Es entstehen typischerweise großflächige Wunden, die in schweren Fällen auch ulze­rieren können. Im weiteren Verlauf entwickeln sich oft Wundheilungsstörungen, die über Monate anhalten können. Interessanterweise können auch bereits verheilte Hautareale auf eine erneute Exposition mit S-Lost, selbst an weit entfernten Körperstellen, mit einem Aufflammen des „alten“ Wundareals reagieren. Dieses Phänomen konnte bereits während des 1. Weltkriegs festgestellt werden, jedoch sind die pathophysiologischen Hintergründe dieses Geschehens noch unklar. Obwohl seit Langem intensiv an den grundlegenden Mechanismen sowie möglichen Gegenmitteln gegen S-Lost geforscht wird, gibt es aktuell keine zielgerichtete Therapie. Derzeit ist die Behandlung an die von Brandwunden angelehnt.
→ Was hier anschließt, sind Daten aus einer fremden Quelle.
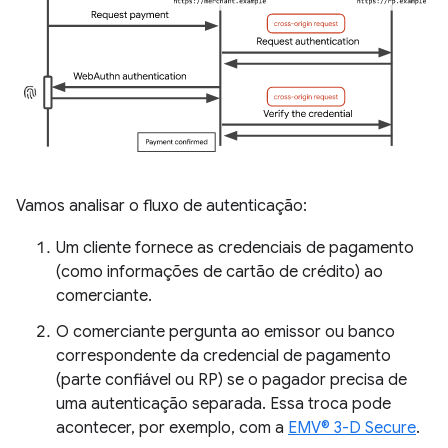
Vamos analisar o fluxo de autenticação:
Um cliente fornece as credenciais de pagamento
(como informações de cartão de crédito) ao
comerciante.
O comerciante pergunta ao emissor ou banco
correspondente da credencial de pagamento
(parte confiável ou RP) se o pagador precisa de
uma autenticação separada. Essa troca pode
acontecer, por exemplo, com a
EMV® 3-D Secure
.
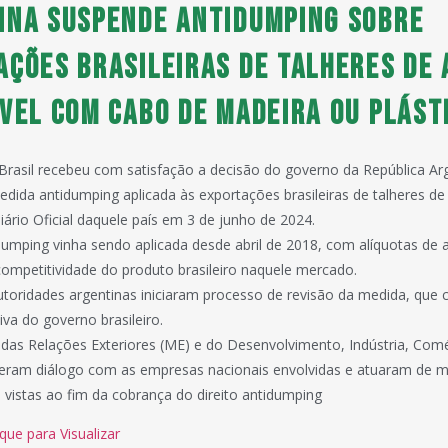
ina suspende antidumping sobre
ações brasileiras de talheres de 
ável com cabo de madeira ou plást
rasil recebeu com satisfação a decisão do governo da República Ar
dida antidumping aplicada às exportações brasileiras de talheres de 
iário Oficial daquele país em 3 de junho de 2024.
umping vinha sendo aplicada desde abril de 2018, com alíquotas de 
competitividade do produto brasileiro naquele mercado.
toridades argentinas iniciaram processo de revisão da medida, que
iva do governo brasileiro.
 das Relações Exteriores (ME) e do Desenvolvimento, Indústria, Comé
eram diálogo com as empresas nacionais envolvidas e atuaram de 
vistas ao fim da cobrança do direito antidumping
ique para Visualizar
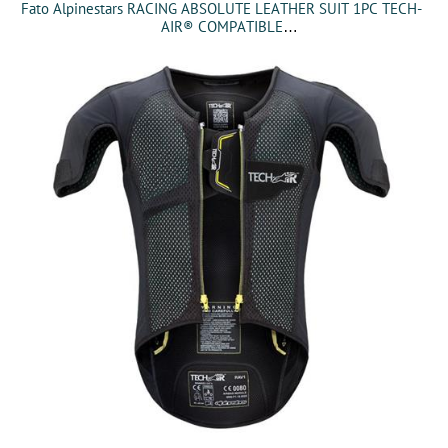
Fato Alpinestars RACING ABSOLUTE LEATHER SUIT 1PC TECH-
AIR® COMPATIBLE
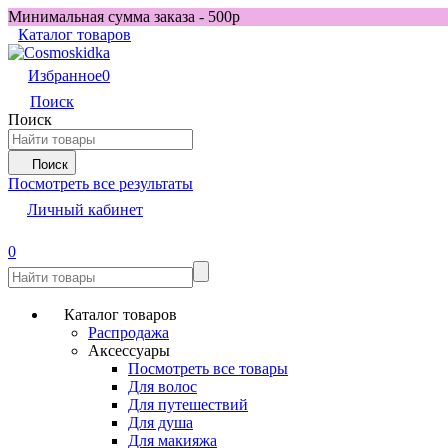
Минимальная сумма заказа - 500р
Каталог товаров
Избранное
0
Поиск
Поиск
Поиск
Посмотреть все результаты
Личный кабинет
0
Каталог товаров
Распродажа
Аксессуары
Посмотреть все товары
Для волос
Для путешествий
Для душа
Для макияжа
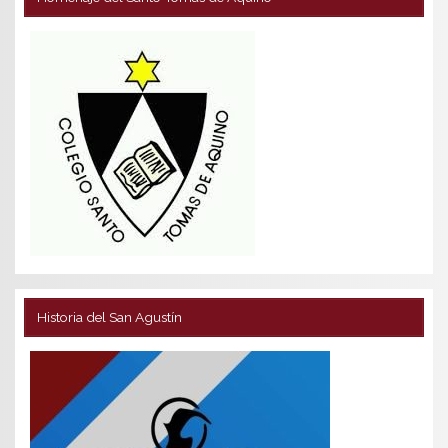
Historia del San Agustín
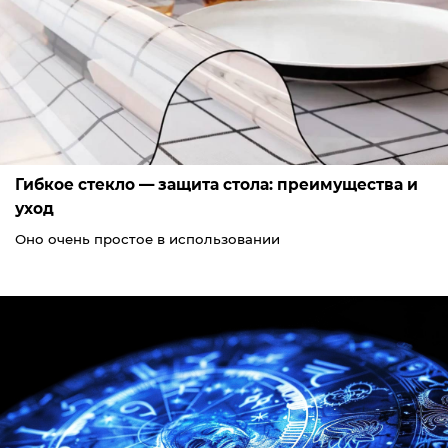
Гибкое стекло — защита стола: преимущества и
уход
Оно очень простое в использовании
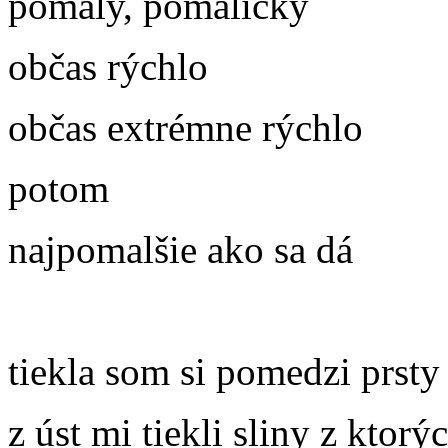
pomaly, pomaličky
občas rýchlo
občas extrémne rýchlo
potom
najpomalšie ako sa dá
tiekla som si pomedzi prsty
z úst mi tiekli sliny z ktorý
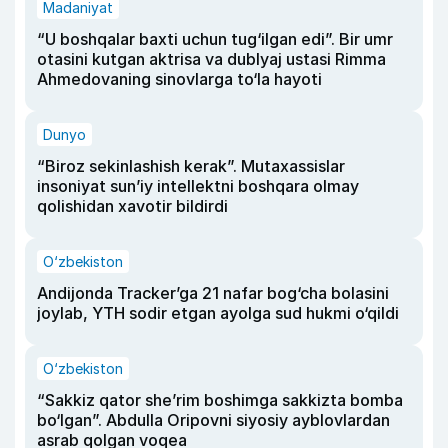
Madaniyat
“U boshqalar baxti uchun tug‘ilgan edi”. Bir umr
otasini kutgan aktrisa va dublyaj ustasi Rimma
Ahmedovaning sinovlarga to‘la hayoti
Dunyo
“Biroz sekinlashish kerak”. Mutaxassislar
insoniyat sun’iy intellektni boshqara olmay
qolishidan xavotir bildirdi
O‘zbekiston
Andijonda Tracker’ga 21 nafar bog‘cha bolasini
joylab, YTH sodir etgan ayolga sud hukmi o‘qildi
O‘zbekiston
“Sakkiz qator she’rim boshimga sakkizta bomba
bo‘lgan”. Abdulla Oripovni siyosiy ayblovlardan
asrab qolgan voqea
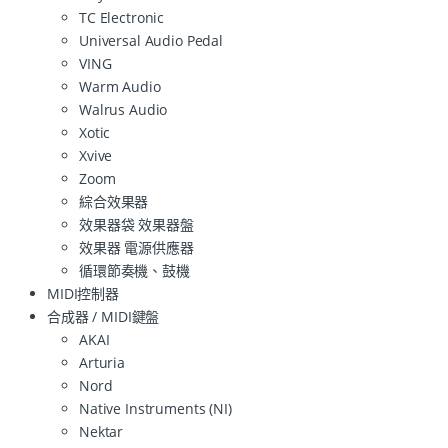
TC Electronic
Universal Audio Pedal
VING
Warm Audio
Walrus Audio
Xotic
Xvive
Zoom
綜合效果器
效果器袋 效果器盤
效果器 電源供應器
循環節奏機、鼓機
MIDI控制器
合成器 / MIDI鍵盤
AKAI
Arturia
Nord
Native Instruments (NI)
Nektar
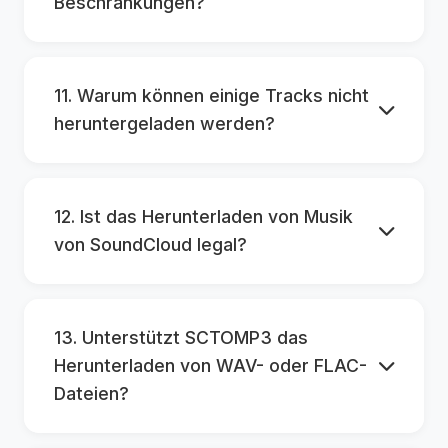
Beschränkungen?
11. Warum können einige Tracks nicht
heruntergeladen werden?
12. Ist das Herunterladen von Musik
von SoundCloud legal?
13. Unterstützt SCTOMP3 das
Herunterladen von WAV- oder FLAC-
Dateien?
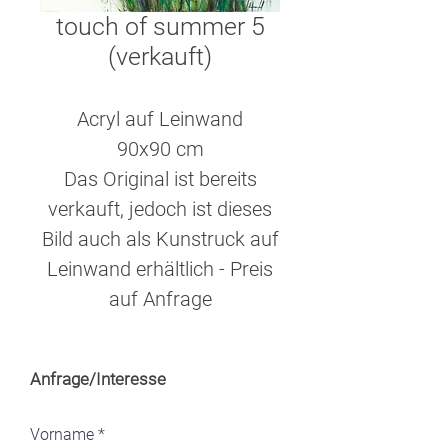
touch of summer 5
(verkauft)
Acryl auf Leinwand
90x90 cm
Das Original ist bereits
verkauft, jedoch ist dieses
Bild auch als Kunstruck auf
Leinwand erhältlich - Preis
auf Anfrage
Anfrage/Interesse
Vorname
Bei der Wundheilung der Haut spielen mesenchymale Stammzellen (MSC) eine essenzielle Rolle, indem sie durch sekretierte Stoffe andere Zellen stimulieren oder selbst differenzieren können. Zusätzlich sind sie in der Lage, weit entfernte Körperregionen durch ihre hohe Migrationsfähigkeit zu erreichen. Eine Schädigung der Funktion dieser regenerativen Zellen könnte möglichweise die Ursache für die Wundheilungsstörung nach S-Lost Vergiftung sein.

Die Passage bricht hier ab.